Der ganze Stolz: Vier Orpington-Hühner
Besonders stolz ist Abels auf ihre vier Orpington-Hühner, die seit April 2020 zur Familie gehören. Am liebsten mag sie Else, die große Braune. Sie ist zutraulich und führt sich gern als Chefin auf. Etwas weniger selbstbewusst ist die kleinere Trine. Hilde hat schöne weiße Spitzen an den Federn. Und Rosi steht ganz unten in der Hackordnung. Sie hält meistens Abstand zu ihren Artgenossinnen, die manchmal recht gehässig sein können.

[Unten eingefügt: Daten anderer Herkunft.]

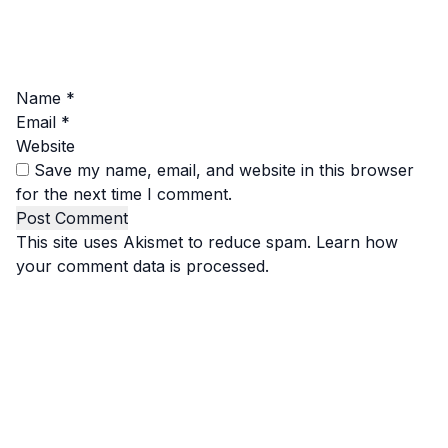
Name
*
Email
*
Website
Save my name, email, and website in this browser
for the next time I comment.
This site uses Akismet to reduce spam.
Learn how
your comment data is processed.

Auch für Federvieh interessiere sie sich schon lange, sagt Abels. Nach ausführlichen Recherchen hat sie sich letztlich für die Orpington-Rasse entschieden und die flugunfähigen Tiere von einem Wuppertaler Züchter erworben. „Sie sind selten, ruhig, robust und sie gehören derzeit zu den gefährdeten Nutztieren“, sagt Abels. Als Unterschlupf und Eierablage dient ein isolierter Spezial-Plastikstall, der leicht zu reinigen ist. Ein eingezäunter Auslauf gehört dazu, der stets offen steht. Vier Eier pro Woche und Huhn hole sie im Schnitt aus dem Strohnest im Stall.

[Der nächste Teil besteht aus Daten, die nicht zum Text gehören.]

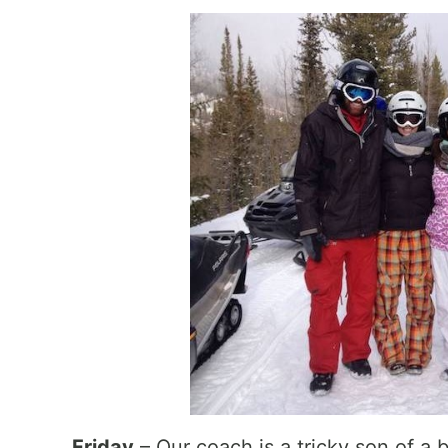
Friday
– Our coach is a tricky son of a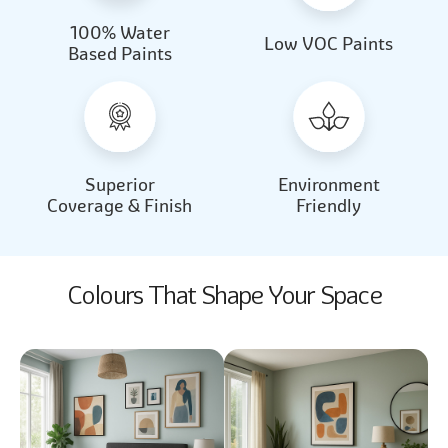
100% Water
Beautiful Light
Almond Milk
Low VOC Paints
Based Paints
2031
2062
Beautiful Light
Almond Milk
2031
2062
Superior
Environment
Coverage & Finish
Friendly
Colours That Shape Your Space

Anfangs ihr Mann skeptisch gewesen und habe eine Lärmbelästigung für die Nachbarn befürchtet. Schließlich gackern Hühner, vor allem, wenn sie Eier legen. Die Abels haben die Anlieger über ihr Ansinnen informiert. Keiner war dagegen. Außerdem würden Else und Co ihre Eier meistens zwischen neun und zehn Uhr morgens legen, zu einer nachbarfreundliche Zeit.

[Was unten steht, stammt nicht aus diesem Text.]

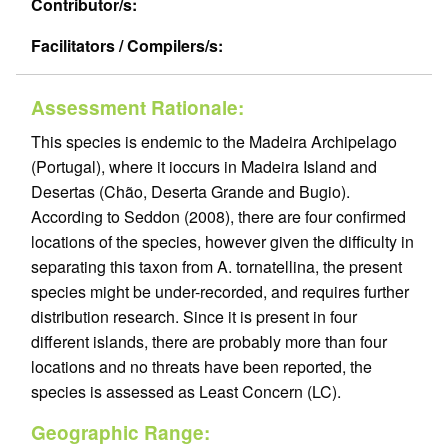
Contributor/s:
Facilitators / Compilers/s:
Assessment Rationale:
This species is endemic to the Madeira Archipelago
(Portugal), where it ioccurs in Madeira Island and
Desertas (Chão, Deserta Grande and Bugio).
According to Seddon (2008), there are four confirmed
locations of the species, however given the difficulty in
separating this taxon from A. tornatellina, the present
species might be under-recorded, and requires further
distribution research. Since it is present in four
different islands, there are probably more than four
locations and no threats have been reported, the
species is assessed as Least Concern (LC).
Geographic Range: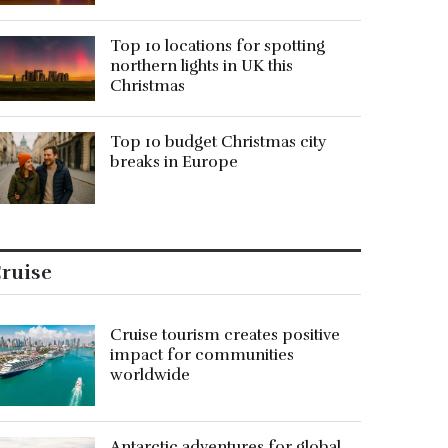
Top 10 locations for spotting
northern lights in UK this
Christmas
Top 10 budget Christmas city
breaks in Europe
ruise
Cruise tourism creates positive
impact for communities
worldwide
Antarctic adventures for global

Zwei Mal am Tag Hühnerkot sammeln
Mit rund 125 Gramm Futter müsse ein Huhn am Tag gefüttert werden, erklärt die Hobby-Bäuerin. Ihre Orpingtons bräuchten weniger, weil sie „Unmengen“ von Käfern, Gras, Klee fressen. Auch Schnecken stehen auf dem Speiseplan. Zweimal am Tag sammelt Abels Hühnerkot ein und entsorgt ihn auf den Kompost, der als Dünger für das Obst und Gemüse verwendet wird.
Ob ihr die Arbeit manchmal zu viel wird? „Nein, aber mehr Tiere möchte ich mir nicht anlegen, auch wenn ich im vergangenen Winter mit der Aufzucht von Hühnerküken geliebäugelt habe“, gesteht Abels. Dafür hätte sie eine Voliere gebraucht, um die Kleinen vor Katzen und Greifvögeln zu schützen.
Schlachtung ist tabu
Die Hähne, die sich aus den Küken entwickeln, hätte sie verschenkt, die Hennen für jeweils rund 30 Euro verkauft. Aber den Gedanken hat sie wegen des Aufwands wieder verworfen, zumindest fürs Erste. Völlig abwegig sei der Gedanke, die Hühner zu schlachten. Soweit geht die Freude an der Selbstversorgung dann doch nicht. Else, Trine, Hilde und Rosi dürfen im Garten alt werden. Acht Jahre schaffen die meisten Orpingtons, manche auch mehr.